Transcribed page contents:
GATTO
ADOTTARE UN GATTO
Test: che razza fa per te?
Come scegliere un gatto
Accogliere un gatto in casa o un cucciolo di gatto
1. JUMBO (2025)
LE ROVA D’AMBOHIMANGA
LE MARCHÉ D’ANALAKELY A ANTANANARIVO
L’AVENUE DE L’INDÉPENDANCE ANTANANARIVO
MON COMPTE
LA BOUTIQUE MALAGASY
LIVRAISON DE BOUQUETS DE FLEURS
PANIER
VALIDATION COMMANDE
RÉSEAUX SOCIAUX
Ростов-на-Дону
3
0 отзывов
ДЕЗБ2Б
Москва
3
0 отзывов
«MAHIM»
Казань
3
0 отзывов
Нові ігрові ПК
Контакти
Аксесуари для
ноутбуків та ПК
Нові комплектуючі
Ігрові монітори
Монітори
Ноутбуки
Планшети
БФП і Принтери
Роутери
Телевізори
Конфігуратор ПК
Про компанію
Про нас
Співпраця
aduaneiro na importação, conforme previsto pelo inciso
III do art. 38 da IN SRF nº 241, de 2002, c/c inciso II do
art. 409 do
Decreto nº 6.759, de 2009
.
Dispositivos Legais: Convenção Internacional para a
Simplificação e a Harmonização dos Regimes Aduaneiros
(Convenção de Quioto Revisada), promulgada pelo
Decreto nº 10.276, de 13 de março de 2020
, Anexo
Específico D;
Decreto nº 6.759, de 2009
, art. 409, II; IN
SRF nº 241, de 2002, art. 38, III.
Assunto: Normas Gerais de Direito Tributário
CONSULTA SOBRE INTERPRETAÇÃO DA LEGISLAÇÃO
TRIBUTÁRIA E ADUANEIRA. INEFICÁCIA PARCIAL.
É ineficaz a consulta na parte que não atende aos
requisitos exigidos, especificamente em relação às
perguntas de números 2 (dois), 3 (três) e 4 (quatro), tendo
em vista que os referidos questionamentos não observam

...

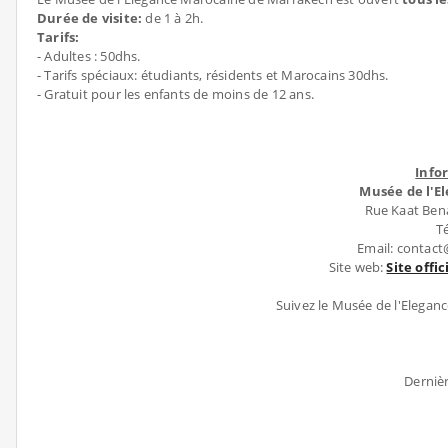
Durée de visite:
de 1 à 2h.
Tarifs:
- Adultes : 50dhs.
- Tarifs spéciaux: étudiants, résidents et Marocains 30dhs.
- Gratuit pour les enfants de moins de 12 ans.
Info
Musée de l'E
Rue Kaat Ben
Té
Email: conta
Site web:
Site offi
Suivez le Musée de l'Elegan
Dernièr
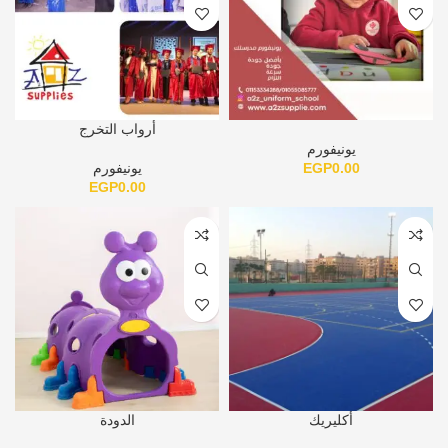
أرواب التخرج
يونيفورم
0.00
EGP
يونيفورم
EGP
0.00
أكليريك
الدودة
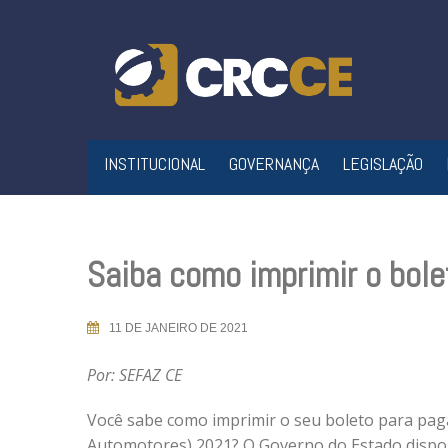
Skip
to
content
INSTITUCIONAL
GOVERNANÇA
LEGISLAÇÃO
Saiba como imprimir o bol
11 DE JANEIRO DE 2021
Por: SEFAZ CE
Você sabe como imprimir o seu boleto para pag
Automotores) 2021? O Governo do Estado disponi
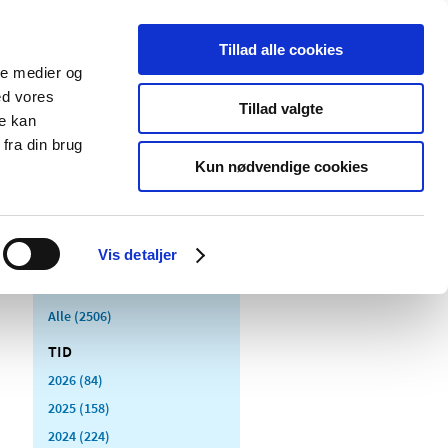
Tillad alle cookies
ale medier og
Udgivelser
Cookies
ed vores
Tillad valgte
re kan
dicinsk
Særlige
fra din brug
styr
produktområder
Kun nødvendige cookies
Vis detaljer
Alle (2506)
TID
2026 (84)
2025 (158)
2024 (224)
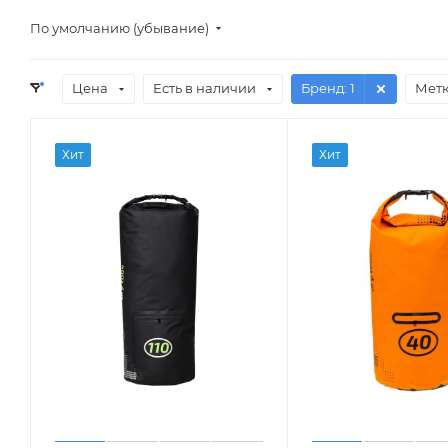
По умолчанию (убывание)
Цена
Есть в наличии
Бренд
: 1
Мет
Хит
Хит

* * *

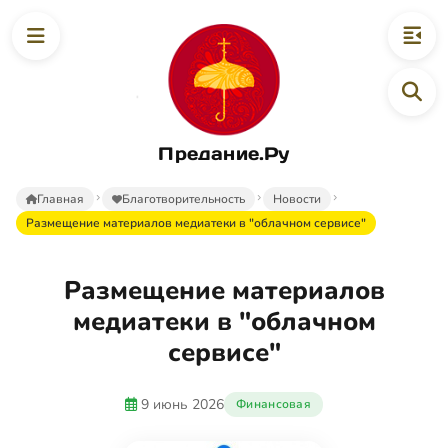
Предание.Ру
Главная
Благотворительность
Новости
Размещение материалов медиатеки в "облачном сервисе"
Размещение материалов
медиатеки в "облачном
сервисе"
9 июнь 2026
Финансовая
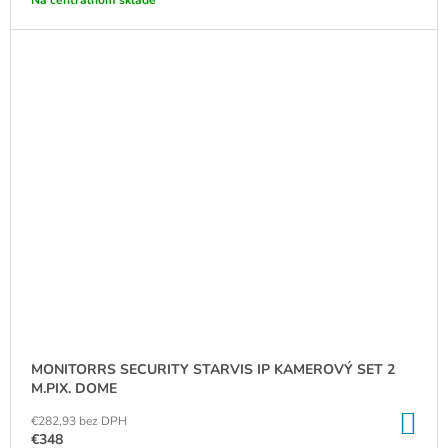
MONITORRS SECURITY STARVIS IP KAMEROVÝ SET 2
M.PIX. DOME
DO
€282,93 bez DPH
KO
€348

REQUIRED WORK: Above are the records; repeat exactly the lines from the one holding "1. JUMBO (2025)" down to the one holding "requisitos exigidos, especificamente", end lines included.

EXPECTED ANSWER:
1. JUMBO (2025)
LE ROVA D’AMBOHIMANGA
LE MARCHÉ D’ANALAKELY A ANTANANARIVO
L’AVENUE DE L’INDÉPENDANCE ANTANANARIVO
MON COMPTE
LA BOUTIQUE MALAGASY
LIVRAISON DE BOUQUETS DE FLEURS
PANIER
VALIDATION COMMANDE
RÉSEAUX SOCIAUX
Ростов-на-Дону
3
0 отзывов
ДЕЗБ2Б
Москва
3
0 отзывов
«MAHIM»
Казань
3
0 отзывов
Нові ігрові ПК
Контакти
Аксесуари для
ноутбуків та ПК
Нові комплектуючі
Ігрові монітори
Монітори
Ноутбуки
Планшети
БФП і Принтери
Роутери
Телевізори
Конфігуратор ПК
Про компанію
Про нас
Співпраця
aduaneiro na importação, conforme previsto pelo inciso
III do art. 38 da IN SRF nº 241, de 2002, c/c inciso II do
art. 409 do
Decreto nº 6.759, de 2009
.
Dispositivos Legais: Convenção Internacional para a
Simplificação e a Harmonização dos Regimes Aduaneiros
(Convenção de Quioto Revisada), promulgada pelo
Decreto nº 10.276, de 13 de março de 2020
, Anexo
Específico D;
Decreto nº 6.759, de 2009
, art. 409, II; IN
SRF nº 241, de 2002, art. 38, III.
Assunto: Normas Gerais de Direito Tributário
CONSULTA SOBRE INTERPRETAÇÃO DA LEGISLAÇÃO
TRIBUTÁRIA E ADUANEIRA. INEFICÁCIA PARCIAL.
É ineficaz a consulta na parte que não atende aos
requisitos exigidos, especificamente em relação às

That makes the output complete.